Suddenly my hand stops working and I drop my Americano in my lap. We all stare at it for a minute.
"I'll get paper towels," says Christi, standing up.
"Thanks," I say, trying to sort of back away from the coffee, which has spilled all over my front, my feet, and the couch. I look up at Ruth, bewildered.
"Maybe change the pajamas," she suggests, standing and reaching for my hand. She pulls me off the couch and takes me down the hall to my room. She digs around in the paper bags that hold my clothes and takes out a pair of red ones.
"But I like these," I say.
"But they're all wet," she says, pulling my shirt off over my head.
"But they're my lucky pajamas," I say, standing there.
"These ones are lucky too," she says. "Pants off." She hands me the new pajama pants. I put them on and sit down on the bed and reach for the socks, but get disorganized trying to get them on my feet—something about doing it one at a time isn't working for me—so Ruth does it.
"The socks aren't long enough," I say, upset. "They have to go up to my knees or they aren't right."
She digs around and finds another pair of socks and puts them on me, one foot at a time. Christi appears at the door.
"Time for bed," says Ruth, pulling down the covers and standing there like my mother. I crawl across the bed and get in. She pulls the sheet up to my chin, because she knows I like to be contained. She leans down and kisses my head. Christi does the same.
"When are you coming back?" I ask.
"Wednesday," Ruth says.
I feel very small and warm in my dry pajamas. "Thanks for coming," I say.
"Don't be silly," she says. "Of course we came. Go to sleep."

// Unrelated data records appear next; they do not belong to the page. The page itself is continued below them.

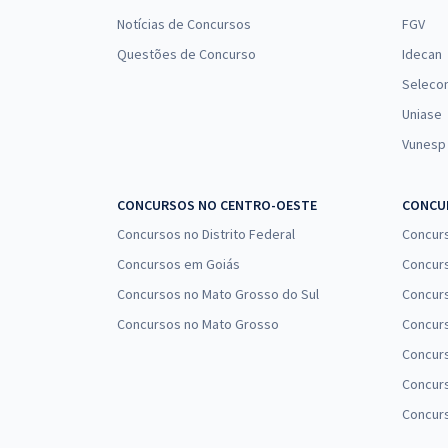
Notícias de Concursos
FGV
Questões de Concurso
Idecan
Seleco
Uniase
Vunesp
CONCURSOS NO CENTRO-OESTE
CONCUR
Concursos no Distrito Federal
Concur
Concursos em Goiás
Concurs
Concursos no Mato Grosso do Sul
Concurs
Concursos no Mato Grosso
Concurs
Concur
Concurs
Concur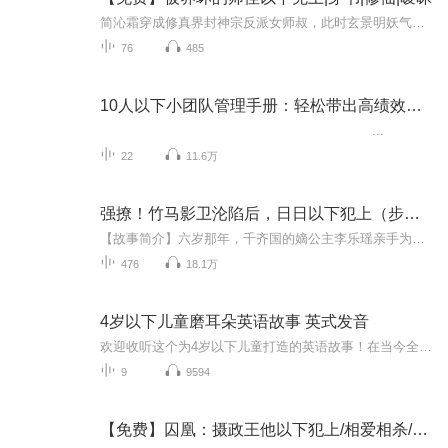
简沁霜穿成修真界封神宗反派女师叔，此时玄景明妖气将暴露。她本想苟命，却被这满脑子克上的半人半妖师侄纠缠。玄景明偏执疯魔，对她占有欲极强，二人上演禁忌之恋，而修真界的纷争也在暗中涌动。
76
485
10人以下小团队管理手册：轻松带出高绩效团队
...
22
11.6万
强撩！竹马影卫沦陷后，日日以下犯上（步摇赋|多人）
【故事简介】六岁那年，千齐国的嫡公主李乐瑶亲手为景辞配上影卫的腰牌。景辞暗自发誓，此生要永远伴她左右：“我的心愿，便是能与你岁岁常相见。”未曾想，多年后，敌国的质子玉琼书谋反弑帝，对她步步紧逼：“你是我的妻，我为何不能碰？”千钧一发之时...
476
18.1万
4岁以下儿童磨耳朵英语故事 英式发音
欢迎收听这个为4岁以下儿童打造的英语故事！在当今全球化的世界里，学习英语已经成为一个必备的技能。在孩子的成长过程中，英语的学习不仅可以帮助他们拓展思维视野，更能够让他们与来自世界各地的人交流和沟通。而这个年龄段正是学习语言的黄金时期，大量...
9
9594
【免费】囚凰：摄政王他以下犯上/相爱相杀/早7爆更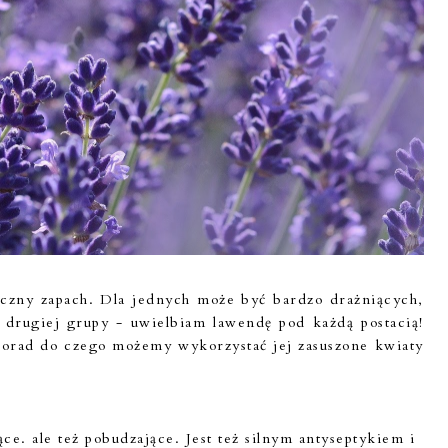
ficzny zapach. Dla jednych może być bardzo drażniących,
j drugiej grupy - uwielbiam lawendę pod każdą postacią!
orad do czego możemy wykorzystać jej zasuszone kwiaty
e. ale też pobudzające. Jest też silnym antyseptykiem i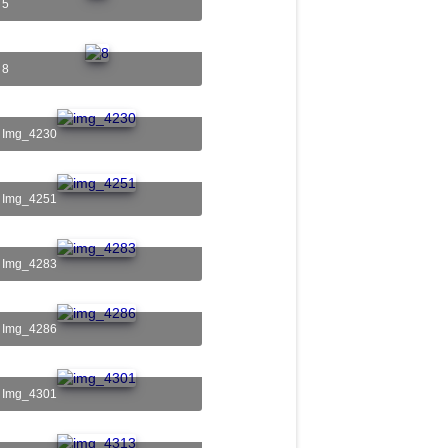
5
8
img_4230
img_4251
img_4283
img_4286
img_4301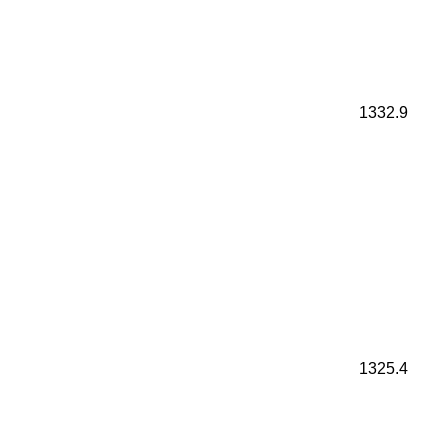
1332.9
1325.4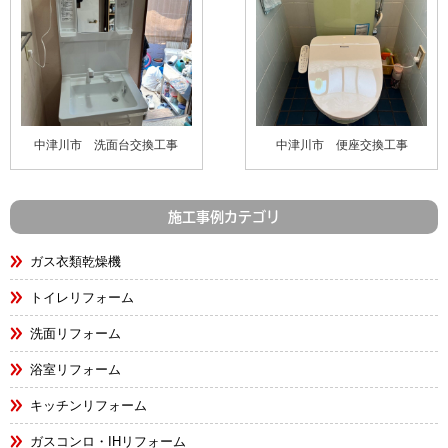
中津川市 洗面台交換工事
中津川市 便座交換工事
施工事例カテゴリ
ガス衣類乾燥機
トイレリフォーム
洗面リフォーム
浴室リフォーム
キッチンリフォーム
ガスコンロ・IHリフォーム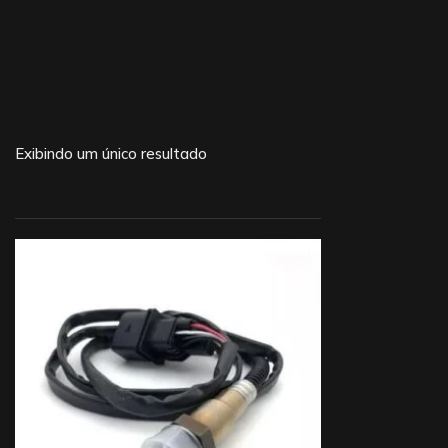
Exibindo um único resultado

I nod, and am asleep before they reach the door.
Hospitalization #6
April 2005
The first time I was in the hospital, I'd been very clear. I made Jeff swear he would never allow them to
do it to me. He swore. I made him swear again: I said, Promise me. Don't ever, ever let them give me electroshock. He promised.
So I signed my rights over to Jeff. I signed the piece of paper that said I would allow Jeff to make the decisions for me should I be too crazy to speak, should the patient be unable or unwilling to state her own decisions ... in a state of psychosis or other debilitating condition; should I be, for example, insisting on leaving the hospital, I would allow Jeff to tell them to keep me there for her own safety and the safety of others; should I be in such a state that I would be unable to care for herself, and was, for example, unable to dress myself, wash myself, or speak anything other than gibberish, I signed her rights and the responsibility of her decisions regarding her freedom over to Jeffrey Curtis Miller [SPOUSE], allowing him to tell them to lock me up and, if he so chose, throw away the key. I signed away my life to my husband, who swore, who promised, he would never allow them to give me electroshock.
Dr. Grau is sitting at the edge of my bed, speaking slowly. Dr. Grau is very small and moves with precise, efficient movements. She dresses quite smartly and her black hair is cut in an excellent short, snappy style, and it gleams. She speaks with a heavy Brazilian accent. I know it hurts, she says. Oh, I'm so sorry you feel this way"I'm lying in the hospital bed on my side, staring at the other bed in the room, my body racked with such a mind-bending ache that I feel it's possible that I will never draw a painless breath again. Suddenly the pain intensifies, and tears seep out of my eyes. I fail to care, really, that I'm crying. I'm so sorry. Can you talk to me? she says. It's the kind of crying that isn't born of sadness so much as sheer physical pain. It is not a real physical pain, but it feels like it is, and the pain takes hold of my rib cage with its hands and clenches and squeezes the pliable bones to such an extent that one realizes one will never escape, one will die of the pain before they can save me from the cruelty of my own mind.